WHAT IS EXPECTED:
From the listing below, copy out every line where the word "totali" appears.

THE DATA:

○ ○ ○

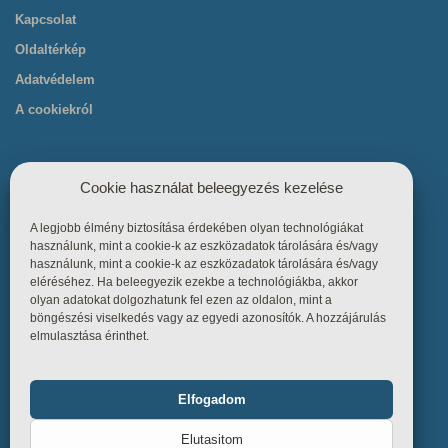
Kapcsolat
Oldaltérkép
Adatvédelem
A cookiekról
Cookie használat beleegyezés kezelése
A legjobb élmény biztosítása érdekében olyan technológiákat
Hasznos linkek
használunk, mint a cookie-k az eszközadatok tárolására és/vagy
használunk, mint a cookie-k az eszközadatok tárolására és/vagy
eléréséhez. Ha beleegyezik ezekbe a technológiákba, akkor
Főoldal
olyan adatokat dolgozhatunk fel ezen az oldalon, mint a
böngészési viselkedés vagy az egyedi azonosítók. A hozzájárulás
Termékek
elmulasztása érinthet.
Referenciák
Tudástár
Elfogadom
Funkcionális
Mindig bekapcsolva
Üzletszabályzat
Elutasitom
Kapcsolat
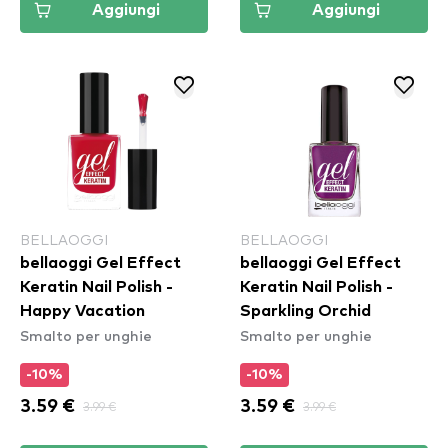
Aggiungi
Aggiungi
BELLAOGGI
BELLAOGGI
bellaoggi Gel Effect
bellaoggi Gel Effect
Keratin Nail Polish -
Keratin Nail Polish -
Happy Vacation
Sparkling Orchid
Smalto per unghie
Smalto per unghie
-10%
-10%
3.59 €
3.99 €
3.59 €
3.99 €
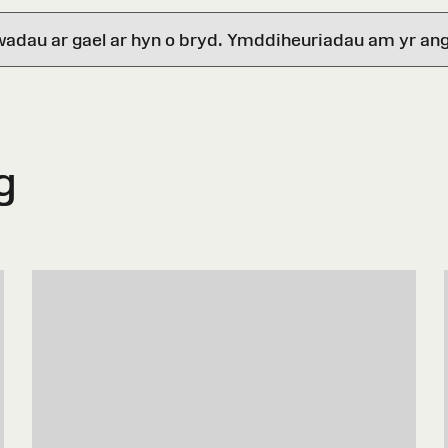
wadau ar gael ar hyn o bryd. Ymddiheuriadau am yr ang
g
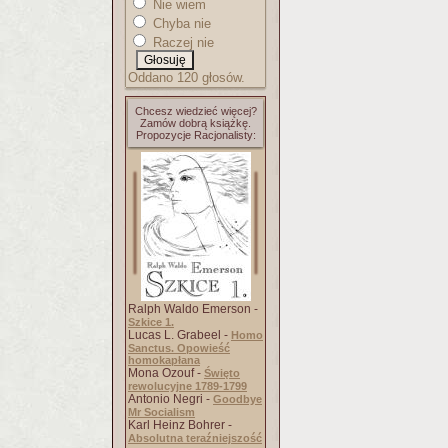
Nie wiem
Chyba nie
Raczej nie
Oddano 120 głosów.
Chcesz wiedzieć więcej?
Zamów dobrą książkę.
Propozycje Racjonalisty:
Ralph Waldo Emerson -
Szkice 1.
Lucas L. Grabeel -
Homo
Sanctus. Opowieść
homokapłana
Mona Ozouf -
Święto
rewolucyjne 1789-1799
Antonio Negri -
Goodbye
Mr Socialism
Karl Heinz Bohrer -
Absolutna teraźniejszość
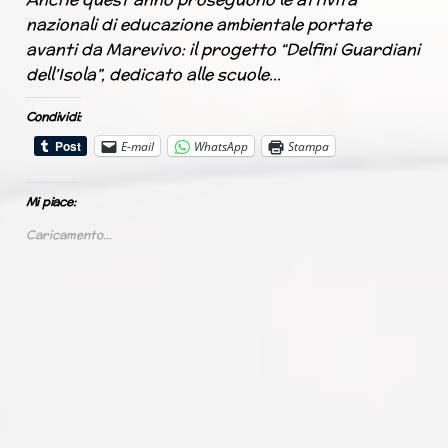
nazionali di educazione ambientale portate
avanti da Marevivo: il progetto “Delfini Guardiani
dell’Isola”, dedicato alle scuole…
Condividi:
E-mail
WhatsApp
Stampa
Mi piace:
Caricamento...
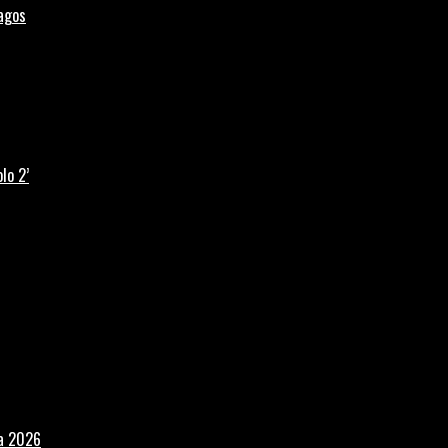
Lagos
lo 2’
la 2026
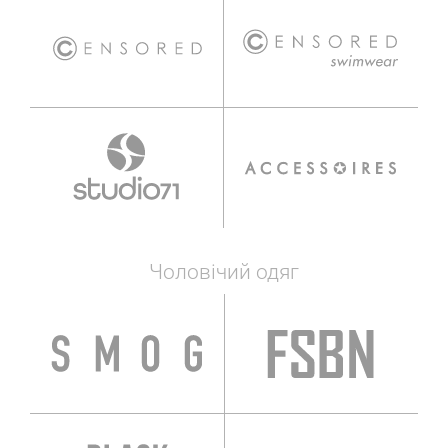
Чоловічий одяг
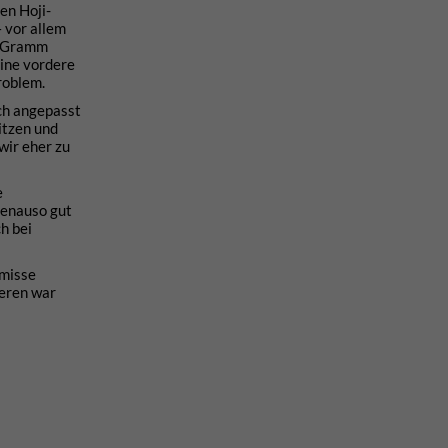
en Hoji-
 vor allem
ge Gramm
eine vordere
roblem.
sch angepasst
itzen und
wir eher zu
e
genauso gut
h bei
omisse
ieren war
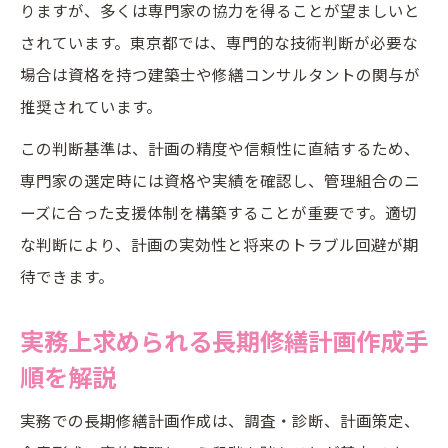
りますが、多くは専門家の協力を得ることが望ましいと
されています。東京都では、専門的な技術判断が必要な
場合は資格を持つ建築士や修繕コンサルタントの関与が
推奨されています。
この判断基準は、計画の精度や信頼性に直結するため、
専門家の選定時には資格や実績を確認し、管理組合のニ
ーズに合った支援体制を構築することが重要です。適切
な判断により、計画の実効性と将来のトラブル回避が期
待できます。
実務上求められる長期修繕計画作成手
順を解説
実務での長期修繕計画作成は、調査・診断、計画策定、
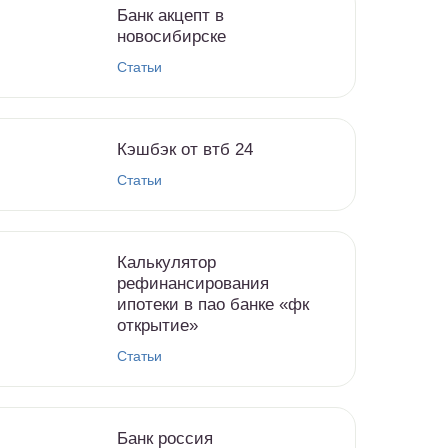
Банк акцепт в
новосибирске
Статьи
Кэшбэк от втб 24
Статьи
Калькулятор
рефинансирования
ипотеки в пао банке «фк
открытие»
Статьи
Банк россия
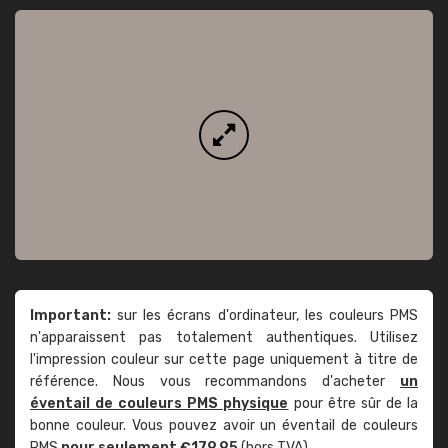
Important:
sur les écrans d'ordinateur, les couleurs PMS
n'apparaissent pas totalement authentiques. Utilisez
l'impression couleur sur cette page uniquement à titre de
référence. Nous vous recommandons d'acheter
un
éventail de couleurs PMS physique
pour être sûr de la
bonne couleur. Vous pouvez avoir un éventail de couleurs
PMS
pour seulement €179,95
(hors TVA).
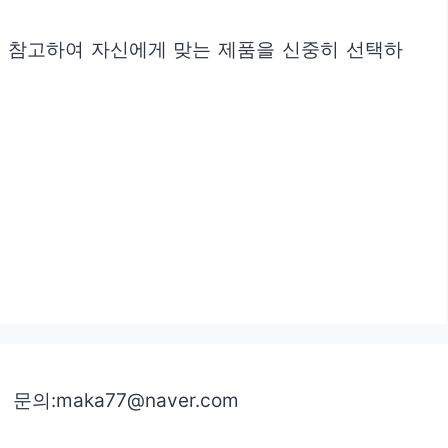
를 참고하여 자신에게 맞는 제품을 신중히 선택하
문의:maka77@naver.com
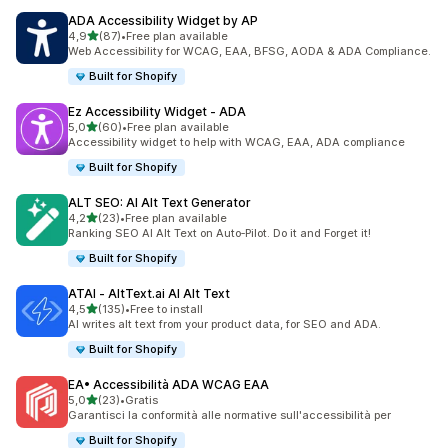
ADA Accessibility Widget by AP
stelle su 5
4,9
(87)
•
Free plan available
87 recensioni totali
Web Accessibility for WCAG, EAA, BFSG, AODA & ADA Compliance.
Built for Shopify
Ez Accessibility Widget ‑ ADA
stelle su 5
5,0
(60)
•
Free plan available
60 recensioni totali
Accessibility widget to help with WCAG, EAA, ADA compliance
Built for Shopify
ALT SEO: AI Alt Text Generator
stelle su 5
4,2
(23)
•
Free plan available
23 recensioni totali
Ranking SEO AI Alt Text on Auto‑Pilot. Do it and Forget it!
Built for Shopify
ATAI ‑ AltText.ai AI Alt Text
stelle su 5
4,5
(135)
•
Free to install
135 recensioni totali
AI writes alt text from your product data, for SEO and ADA.
Built for Shopify
EA• Accessibilità ADA WCAG EAA
stelle su 5
5,0
(23)
•
Gratis
23 recensioni totali
Garantisci la conformità alle normative sull'accessibilità per
Built for Shopify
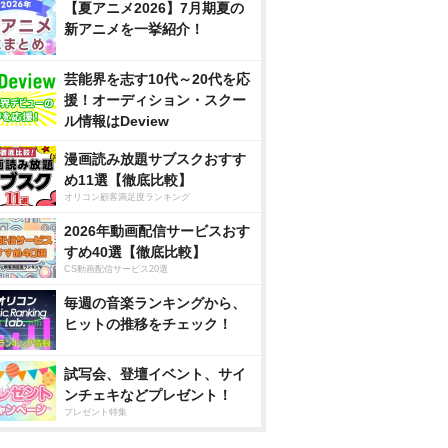
【夏アニメ2026】7月期夏の
新アニメを一挙紹介！
芸能界を志す10代～20代を応
援！オーディション・スクー
ル情報はDeview
漫画読み放題サブスクおすす
め11選【徹底比較】
オリコン顧客満足度ランキング
2026年動画配信サービスおす
すめ40選【徹底比較】
CS動画配信サービス20選
毎週の音楽ランキングから、
ヒットの推移をチェック！
試写会、登壇イベント、サイ
ンチェキなどプレゼント！
プレゼント特集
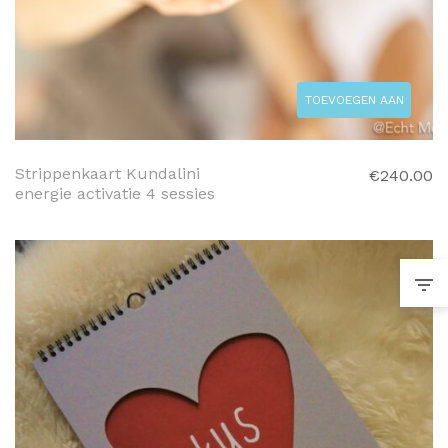
TOEVOEGEN AAN
WINKELWAGEN
Strippenkaart Kundalini
€
240.00
energie activatie 4 sessies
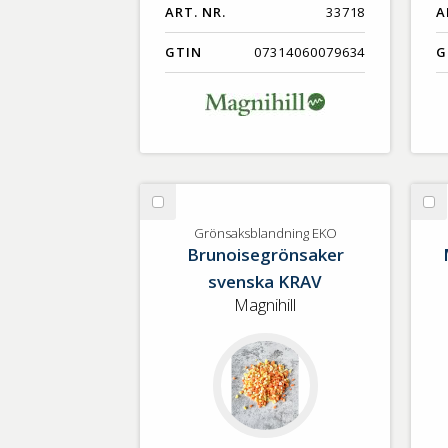
ART. NR.
33718
A
GTIN
07314060079634
G
Välj
Vä
Grönsaksblandning
Mo
Grönsaksblandning EKO
Brunoisegrönsaker
EKO
st
sv
svenska KRAV
KR
Magnihill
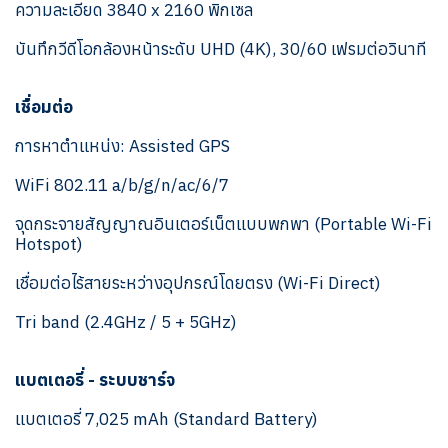
ความละเอียด 3840 x 2160 พิกเซล
บันทึกวีดีโอกล้องหน้าระดับ UHD (4K), 30/60 เฟรมต่อวินาที
เชื่อมต่อ
การหาตำแหน่ง: Assisted GPS
WiFi 802.11 a/b/g/n/ac/6/7
จุดกระจายสัญญาณอินเตอร์เน็ตแบบพกพา (Portable Wi-Fi
Hotspot)
เชื่อมต่อไร้สายระหว่างอุปกรณ์โดยตรง (Wi-Fi Direct)
Tri band (2.4GHz / 5 + 5GHz)
แบตเตอรี่ - ระบบชาร์จ
แบตเตอรี่ 7,025 mAh (Standard Battery)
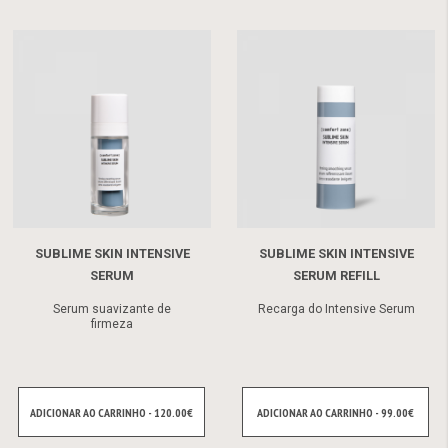
SUBLIME SKIN INTENSIVE
SUBLIME SKIN INTENSIVE
SERUM
SERUM REFILL
Serum suavizante de
Recarga do Intensive Serum
firmeza
ADICIONAR AO CARRINHO - 120.00€
ADICIONAR AO CARRINHO - 99.00€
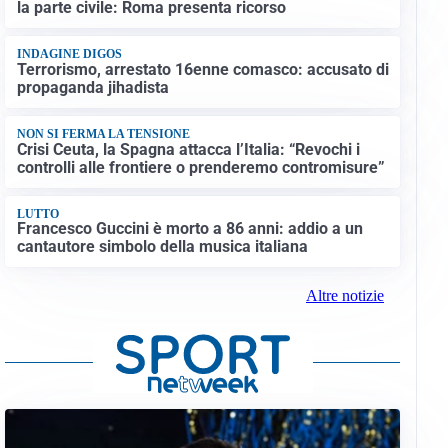
la parte civile: Roma presenta ricorso
INDAGINE DIGOS
Terrorismo, arrestato 16enne comasco: accusato di
propaganda jihadista
NON SI FERMA LA TENSIONE
Crisi Ceuta, la Spagna attacca l’Italia: “Revochi i
controlli alle frontiere o prenderemo contromisure”
LUTTO
Francesco Guccini è morto a 86 anni: addio a un
cantautore simbolo della musica italiana
Altre notizie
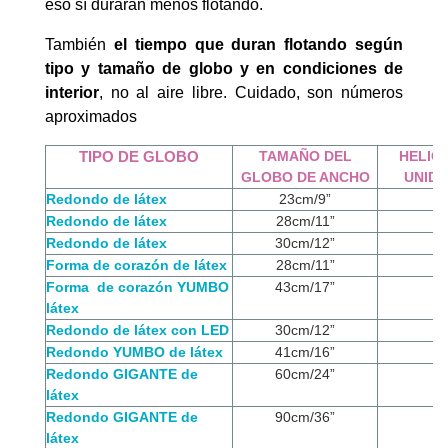
eso sí durarán menos flotando.
También
el tiempo que duran flotando según
tipo y tamaño de globo y en condiciones de
interior
, no al aire libre. Cuidado, son números
aproximados
TIPO DE GLOBO
TAMAÑO DEL
HELIO
GLOBO DE ANCHO
UNID
Redondo de látex
23cm/9”
Redondo de látex
28cm/11”
Redondo de látex
30cm/12”
Forma de corazón de látex
28cm/11”
Forma de corazón YUMBO
43cm/17”
látex
Redondo de látex con LED
30cm/12”
Redondo YUMBO de látex
41cm/16”
Redondo GIGANTE de
60cm/24”
látex
Redondo GIGANTE de
90cm/36”
látex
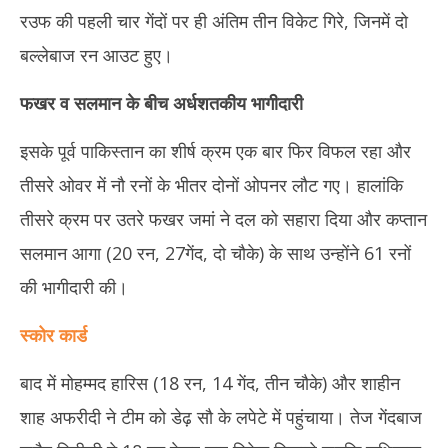
रउफ की पहली चार गेंदों पर ही अंतिम तीन विकेट गिरे, जिनमें दो
बल्लेबाज रन आउट हुए।
फखर व सलमान के बीच अर्धशतकीय भागीदारी
इसके पूर्व पाकिस्तान का शीर्ष क्रम एक बार फिर विफल रहा और
तीसरे ओवर में नौ रनों के भीतर दोनों ओपनर लौट गए। हालांकि
तीसरे क्रम पर उतरे फखर जमां ने दल को सहारा दिया और कप्तान
सलमान आगा (20 रन, 27गेंद, दो चौके) के साथ उन्होंने 61 रनों
की भागीदारी की।
स्कोर कार्ड
बाद में मोहम्मद हारिस (18 रन, 14 गेंद, तीन चौके) और शाहीन
शाह अफरीदी ने टीम को डेढ़ सौ के लपेटे में पहुंचाया। तेज गेंदबाज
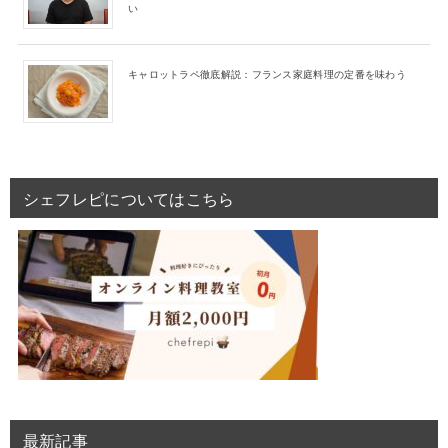
い
キャロットラペ徹底解説：フランス家庭料理の定番を味わう
シェフレピについてはこちら
最新記事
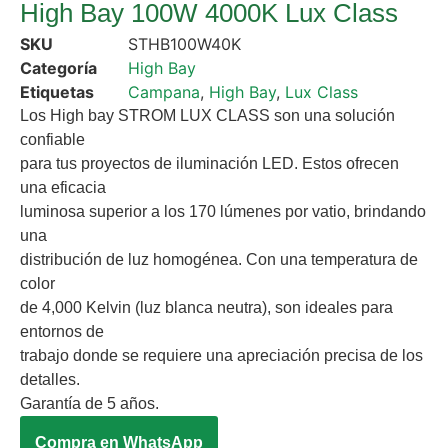
High Bay 100W 4000K Lux Class
SKU
STHB100W40K
Categoría
High Bay
Etiquetas
Campana
,
High Bay
,
Lux Class
Los High bay STROM LUX CLASS son una solución
confiable
para tus proyectos de iluminación LED. Estos ofrecen
una eficacia
luminosa superior a los 170 lúmenes por vatio, brindando
una
distribución de luz homogénea. Con una temperatura de
color
de 4,000 Kelvin (luz blanca neutra), son ideales para
entornos de
trabajo donde se requiere una apreciación precisa de los
detalles.
Garantía de 5 años.
Compra en WhatsApp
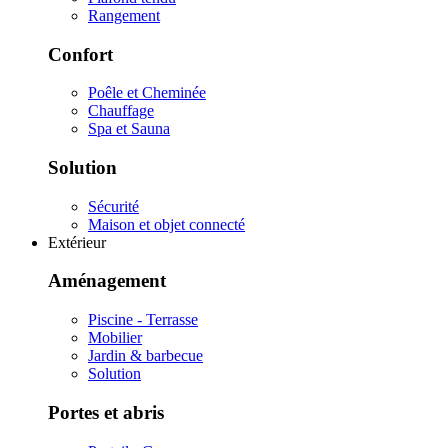
Rangement
Confort
Poêle et Cheminée
Chauffage
Spa et Sauna
Solution
Sécurité
Maison et objet connecté
Extérieur
Aménagement
Piscine - Terrasse
Mobilier
Jardin & barbecue
Solution
Portes et abris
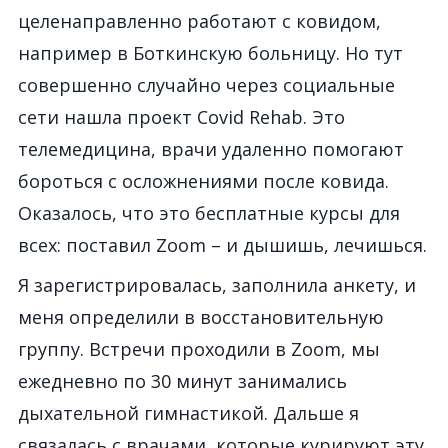
целенаправленно работают с ковидом,
например в Боткинскую больницу. Но тут
совершенно случайно через социальные
сети нашла проект Covid Rehab. Это
телемедицина, врачи удаленно помогают
бороться с осложнениями после ковида.
Оказалось, что это бесплатные курсы для
всех:
поставил
Zoom – и дышишь, лечишься.
Я зарегистрировалась, заполнила анкету, и
меня определили в восстановительную
группу. Встречи проходили в Zoom, мы
ежедневно по 30 минут занимались
дыхательной гимнастикой. Дальше я
связалась с врачами, которые курируют эту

○ ○ ○

WRITTEN SOLUTION:
87 recensioni totali
60 recensioni totali
23 recensioni totali
135 recensioni totali
23 recensioni totali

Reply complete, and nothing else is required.